You brought up some amazing points! Thank you so much for your help.

For number 2, for the person running, you are referring to the force of the electric field, am I correct?

And one other question, what direction would the electron seem to be traveling from the point of the running person?

## 1. What is the relationship between a proton and a magnetic field created by moving electrons?

The relationship between a proton and a magnetic field created by moving electrons is that the proton will experience a force if it is placed near the magnetic field. This force is known as the Lorentz force and is perpendicular to both the direction of the magnetic field and the direction of motion of the electrons.

## 2. How does the strength of the magnetic field affect the force experienced by a proton?

The strength of the magnetic field directly affects the force experienced by a proton.
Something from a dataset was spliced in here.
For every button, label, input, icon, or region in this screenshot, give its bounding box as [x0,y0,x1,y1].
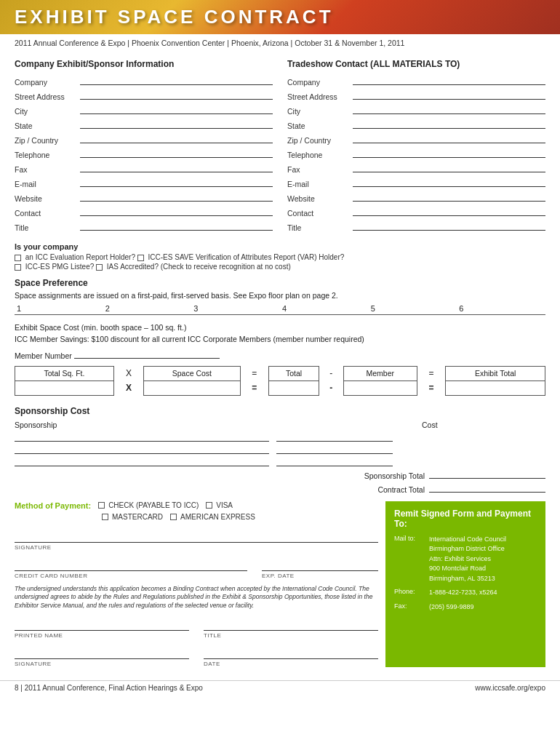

The stronger the magnetic field, the greater the force acting on the proton will be. This is because the force is directly proportional to the strength of the magnetic field.

## 3. How does the direction of the magnetic field affect the force experienced by a proton?

The direction of the magnetic field also plays a role in the force experienced by a proton. If the direction of the magnetic field is parallel to the direction of motion of the electrons, the proton will not experience any force. However, if the direction of the magnetic field is perpendicular to the direction of motion of the electrons, the proton will experience a maximum force.

## 4. What is the difference between a magnetic field created by a moving charge and a magnetic field created by a permanent magnet?

The main difference between a magnetic field created by a moving charge (such as electrons) and a magnetic field created by a permanent magnet is that the latter is a static field, while the former is a dynamic field. This means that the strength and direction of the magnetic field created by a moving charge can change, whereas the magnetic field of a permanent magnet remains constant.

## 5. How does the motion of the electrons affect the strength of the magnetic field?

The motion of the electrons has a direct impact on the strength of the magnetic field. The stronger and faster the motion of the electrons, the stronger the magnetic field will be. This is because the magnetic field is created by the movement of charged particles, and the stronger the movement, the greater the resulting magnetic field will be.